Referring to a presentation given by Airbus CEO Tom Enders at AIAA AVIATION 2015 in which Enders asked, “Are we moving fast enough,” Eremenko echoed Enders:  “When we launched Airbus back in 1969, we weren’t just bold. Some might say we were downright rude. And it worked.”

Eremenko also discussed the rapid advances in electric flight.  In 2010, Airbus sponsored the development of a small all-electric aircraft that has seen advancements every year since.
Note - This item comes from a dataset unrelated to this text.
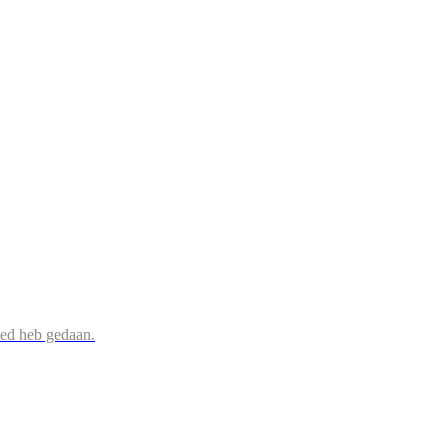
oed heb gedaan.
In 2015, an Airbus test pilot flew the  E-Fan across the English Channel.

Eremenko said the first powered flight of Airbus’ Vahana, a single-passenger all-electric, fully autonomous vertical takeoff and landing air-taxi demonstrator with a tilt-wing configuration, is slated for later this year.

“In V/TOL, we stand at a convergence point of several new technologies, namely autonomy, electric propulsion, low-cost mass manufactured composites ... and the digitally enabled business model of on-demand personal mobility,” Eremenko said. “Combined, they seem to offer the realistic prospect of a new class of vehicles that could make the dream of urban air mobility finally real.”

Eremenko cautioned that the industry is still in the early stages of the urban air mobility journey, but he said he would be “astonished” not to see in the next four to five years a full-scale pilot of an urban air transport system in a major city.

“And I sure as hell want to help build it,” he said.